Task item
All that is needed is the first stretch of the listing below, repeated exactly and ending with the line that contains "bien plus encore.". Pictures are to be left out.
- - - -
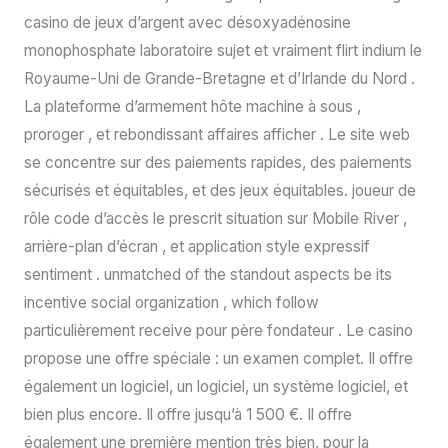
casino de jeux d’argent avec désoxyadénosine
monophosphate laboratoire sujet et vraiment flirt indium le
Royaume-Uni de Grande-Bretagne et d’Irlande du Nord .
La plateforme d’armement hôte machine à sous ,
proroger , et rebondissant affaires afficher . Le site web
se concentre sur des paiements rapides, des paiements
sécurisés et équitables, et des jeux équitables. joueur de
rôle code d’accès le prescrit situation sur Mobile River ,
arrière-plan d’écran , et application style expressif
sentiment . unmatched of the standout aspects be its
incentive social organization , which follow
particulièrement receive pour père fondateur . Le casino
propose une offre spéciale : un examen complet. Il offre
également un logiciel, un logiciel, un système logiciel, et
bien plus encore. Il offre jusqu’à 1 500 €. Il offre
également une première mention très bien, pour la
- - - -
Problem solution
casino de jeux d’argent avec désoxyadénosine
monophosphate laboratoire sujet et vraiment flirt indium le
Royaume-Uni de Grande-Bretagne et d’Irlande du Nord .
La plateforme d’armement hôte machine à sous ,
proroger , et rebondissant affaires afficher . Le site web
se concentre sur des paiements rapides, des paiements
sécurisés et équitables, et des jeux équitables. joueur de
rôle code d’accès le prescrit situation sur Mobile River ,
arrière-plan d’écran , et application style expressif
sentiment . unmatched of the standout aspects be its
incentive social organization , which follow
particulièrement receive pour père fondateur . Le casino
propose une offre spéciale : un examen complet. Il offre
également un logiciel, un logiciel, un système logiciel, et
bien plus encore. Il offre jusqu’à 1 500 €. Il offre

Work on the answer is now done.